Sometime in 2012 I think it was, a valued friend and colleague and I were driving back from a community located in the western parts of NSW, and we began to discuss matters that each of us was grappling with.
I shared something that had been on my mind for many years involving the question of whether or not, as Aboriginal and Torres Strait Islander people, we were happier, healthier and generally better off when we were forcibly segregated from white society.
Forced segregation and other inequalities and factors devastatingly impacted the lives of Aboriginal and Torres Strait Islander people in ways that one must experience to fully appreciate its dehumanising toxicity.
The Whitlam government
Forced segregation and its attendant powers operated, and was rigidly enforced, across Australia up until the 1970s, and circumstances only began to gradually change following the election of the Whitlam government in 1972.
This was only five years after white Australians voted overwhelmingly to support and approve amendments to the Australian Constitution so that Aboriginal and Torres Strait Islanders could be counted in the Australian Census, and to grant powers to the Commonwealth to make special laws to address Indigenous socioeconomic need and aspiration.
I know what it feels like to grow up under the ubiquitous powers of the Aboriginal Welfare Board, and have witnessed the pain and humiliation of forced segregation, racism and the poverty associated with the denial of fundamental human rights and freedoms.
Shared happiness and abundant joy
I also remember our shanties were also often filled with days and nights of shared happiness and abundant joy.

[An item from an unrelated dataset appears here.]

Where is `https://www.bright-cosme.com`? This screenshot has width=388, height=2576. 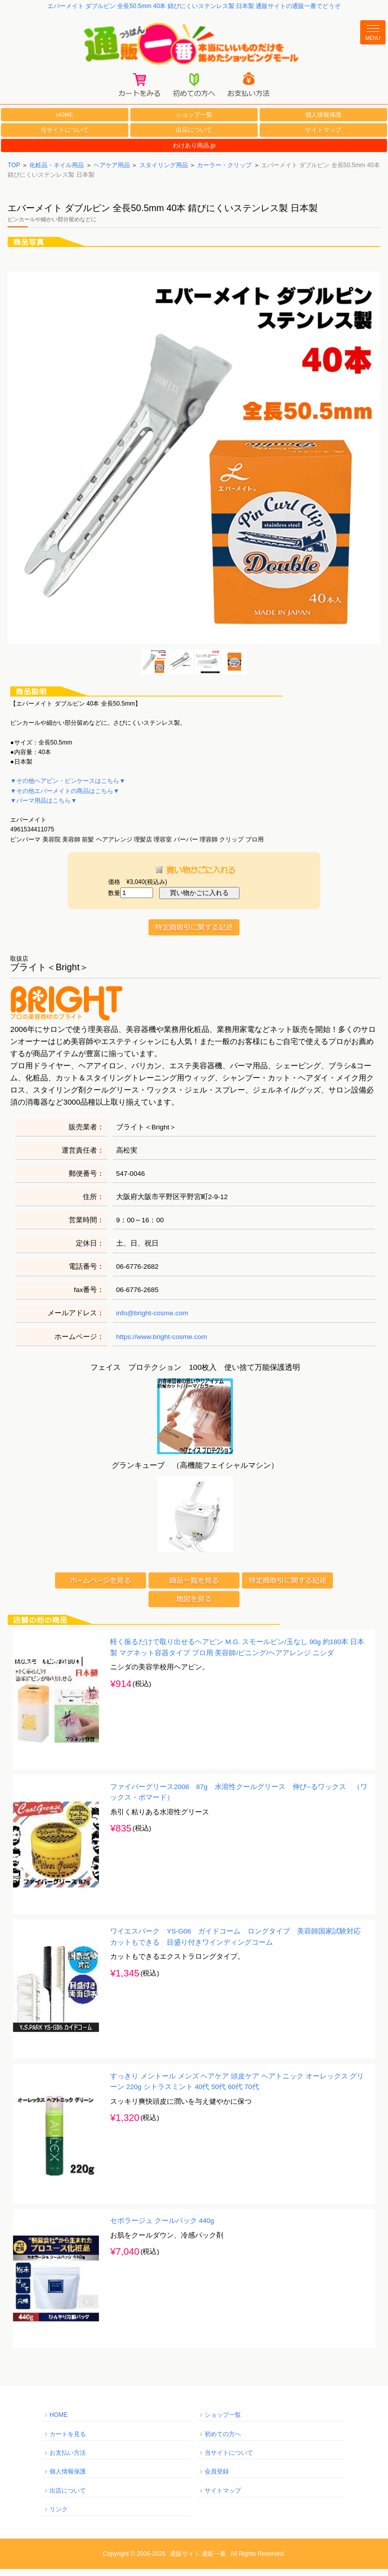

Over the years, I have pondered this binary experience, and developed what I have termed the concept of ‘strategic disengagement’ (SD).
It’s core defining characteristic is that in the spaces where we are required to explain and/or defend our rights and freedoms as First Australians, perhaps we are better off to simply disengage with the toxic forces of our social and political marginalisation and oppression.
Using SD as a focus, my friend and I considered how else it might be applied to respond to the challenges of modernity.
My friend and I are both septuagenarians, so we believe that we are ideally positioned to reflect on a world before the internet, and the piece of metal and plastic that seems to have taken over our lives and to which most of humanity seems permanently attached.
The omnipotent presence of the smartphone
We mused whether we should write a joint piece about the omnipotent presence of the smartphone and the internet and their impact on our lives and the sanity of humanity.
However, we also agreed that, as with most technological advancements, there are often positive as well as negative aspects to these developments.
Perhaps balance is what we were concerned with rather than abandonment.
Building on the notion of Strategic Disengagement, we agreed that we could call our piece Digital Strategic Disengagement (DSD).
Johann Hari: Stolen Focus – Why You Can’t Pay Attention
So, it was with profound delight that I stumbled across a podcast of an interview between the ABC’s Phillip Adams and Johann Hari, the author of a new book titled Stolen Focus – Why You Can’t Pay Attention.
I was fascinated with what Hari was sharing with Adams; it was as if he had been sitting in the backseat of the car during our drive across the western plains of NSW.
Hari’s book details the research and outcomes he conducted during which he interviewed 250 leading experts from around the globe to help him better understand what is happening to our ‘stolen focus’ and the role that digital technology plays in this loss.
An alarming statistic shared by Hari is that in the USA, people are so attached to their digital device that they touch it more than 2,600 times a day. On average, Americans spend three hours and fifteen minutes a day on the phone.
It would be interesting to know what the Australian stats are, although I suspect that we would have similar stats on a per capita basis.
To help deal with his own level of digital addiction, Hari decided that he had to cut himself off, strategically, from the digital world.
Extreme digital detox
So he decided to spend three months on an island, just off the coast of Boston, to engage in what Hari calls his ‘extreme digital detox’.
The book, Stolen Focus, is one of the outcomes of Hari’s digital detox regime and he accepts that it ‘couldn’t be a long-term’ solution.
He explained that he ‘wasn’t going to join the Amish and abandon technology forever.’
Hari’s act of digital detox was an act of desperation because, as he explains, he feared that he ‘might lose some crucial aspects of my ability to think deeply.’
The ability to think deeply and to find answers to life’s challenges is crucial to the survival of our species, a skill that I often find missing in our leaders, especially modern politicians.
‘In his unique voice, Johann Hari tackles the profound dangers facing humanity from information technology and rings the alarms bells for what all of us must do to protect ourselves, our children and our democracies’ – Hillary Clinton.